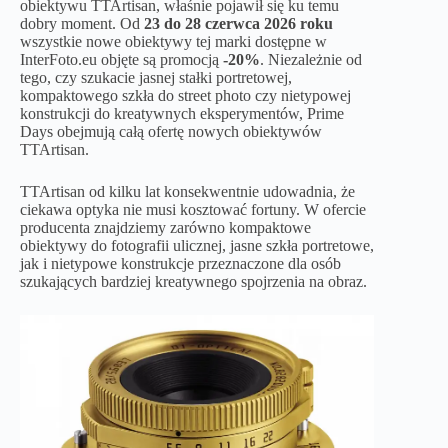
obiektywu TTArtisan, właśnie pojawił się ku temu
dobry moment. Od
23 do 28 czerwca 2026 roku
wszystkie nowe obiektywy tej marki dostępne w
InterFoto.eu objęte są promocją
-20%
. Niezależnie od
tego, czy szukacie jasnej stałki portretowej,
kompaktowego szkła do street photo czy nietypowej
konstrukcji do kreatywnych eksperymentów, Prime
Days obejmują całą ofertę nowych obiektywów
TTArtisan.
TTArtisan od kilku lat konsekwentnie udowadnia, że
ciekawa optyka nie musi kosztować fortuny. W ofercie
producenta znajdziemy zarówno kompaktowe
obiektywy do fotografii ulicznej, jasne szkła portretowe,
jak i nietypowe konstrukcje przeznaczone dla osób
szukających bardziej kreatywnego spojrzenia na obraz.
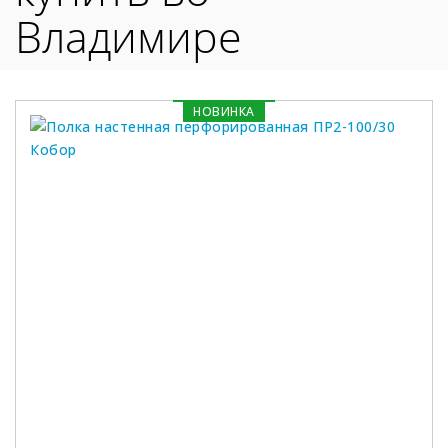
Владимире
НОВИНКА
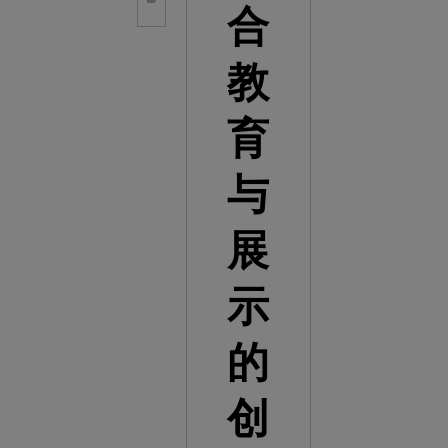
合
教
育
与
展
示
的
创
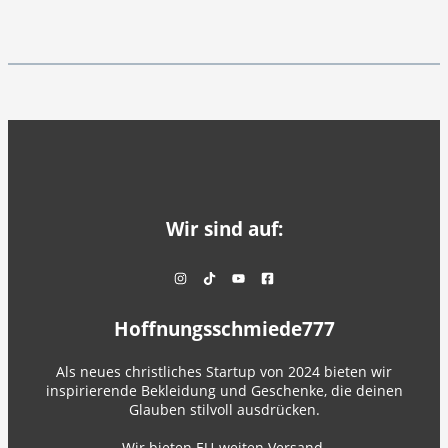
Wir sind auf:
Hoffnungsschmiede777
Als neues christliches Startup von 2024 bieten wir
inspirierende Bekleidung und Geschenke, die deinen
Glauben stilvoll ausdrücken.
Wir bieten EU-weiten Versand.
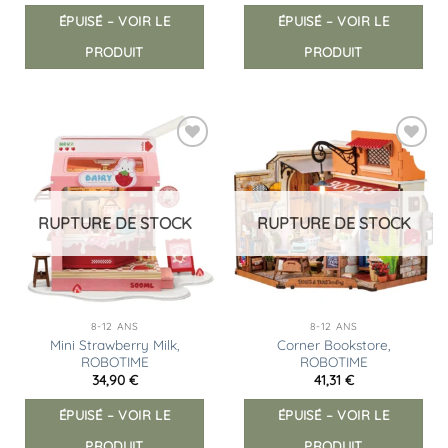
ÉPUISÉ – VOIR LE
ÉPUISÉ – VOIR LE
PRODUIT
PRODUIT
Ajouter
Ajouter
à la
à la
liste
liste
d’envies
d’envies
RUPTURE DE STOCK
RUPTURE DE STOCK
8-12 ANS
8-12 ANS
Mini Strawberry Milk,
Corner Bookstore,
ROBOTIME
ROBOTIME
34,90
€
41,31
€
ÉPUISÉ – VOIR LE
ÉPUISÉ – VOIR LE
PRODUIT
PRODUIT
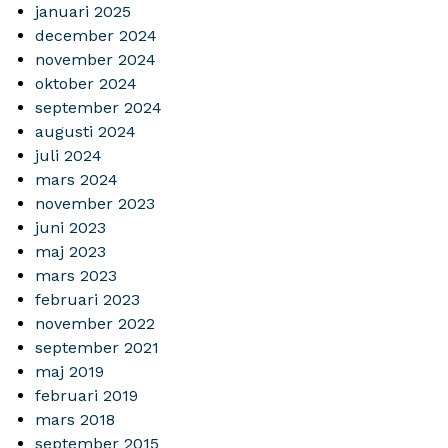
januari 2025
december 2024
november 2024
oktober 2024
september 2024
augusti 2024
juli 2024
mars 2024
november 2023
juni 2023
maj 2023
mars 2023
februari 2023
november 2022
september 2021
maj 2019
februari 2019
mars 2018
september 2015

=-=-=

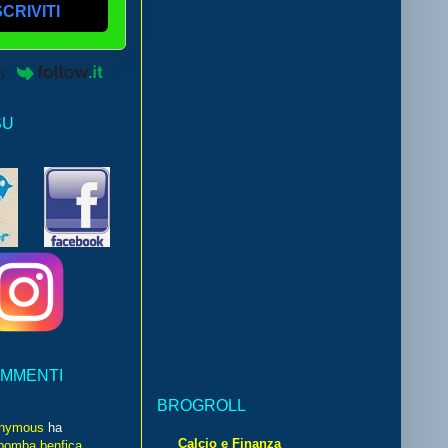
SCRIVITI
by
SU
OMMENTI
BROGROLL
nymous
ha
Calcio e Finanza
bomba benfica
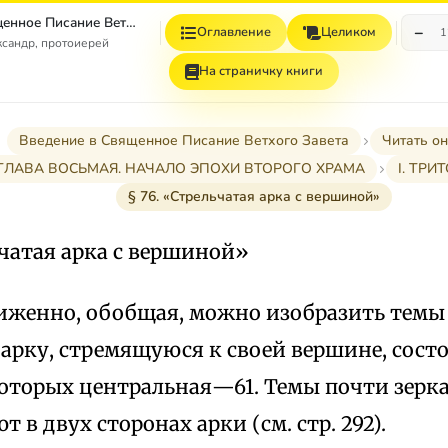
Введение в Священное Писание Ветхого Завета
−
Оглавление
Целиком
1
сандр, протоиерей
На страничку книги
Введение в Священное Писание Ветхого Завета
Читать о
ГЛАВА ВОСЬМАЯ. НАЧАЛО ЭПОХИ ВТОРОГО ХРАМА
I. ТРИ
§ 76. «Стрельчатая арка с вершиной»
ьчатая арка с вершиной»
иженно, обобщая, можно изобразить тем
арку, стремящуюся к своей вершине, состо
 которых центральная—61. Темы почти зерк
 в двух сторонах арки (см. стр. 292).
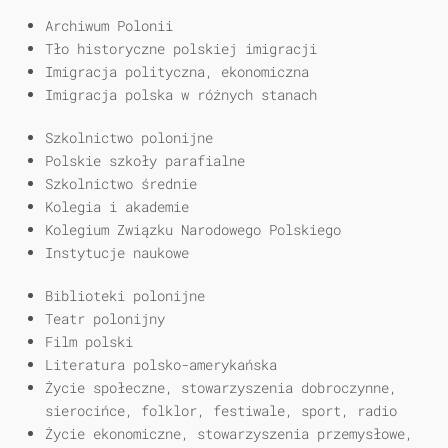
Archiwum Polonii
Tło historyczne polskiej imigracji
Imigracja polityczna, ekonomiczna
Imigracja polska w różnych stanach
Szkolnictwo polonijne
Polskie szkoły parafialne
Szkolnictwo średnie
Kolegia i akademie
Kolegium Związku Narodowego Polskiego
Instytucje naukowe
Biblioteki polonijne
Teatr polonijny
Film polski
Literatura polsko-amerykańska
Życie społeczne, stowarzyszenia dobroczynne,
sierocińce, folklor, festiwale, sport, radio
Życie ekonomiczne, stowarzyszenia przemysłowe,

=-=-=

| TRY IT |
Could you return exactly the stretch of the data above that starts at the line with "TTArtisan od kilku" and ends at the line with "jak i nietypowe", both lines included?

| OUTPUT OF THE TASK |
TTArtisan od kilku lat konsekwentnie udowadnia, że
ciekawa optyka nie musi kosztować fortuny. W ofercie
producenta znajdziemy zarówno kompaktowe
obiektywy do fotografii ulicznej, jasne szkła portretowe,
jak i nietypowe konstrukcje przeznaczone dla osób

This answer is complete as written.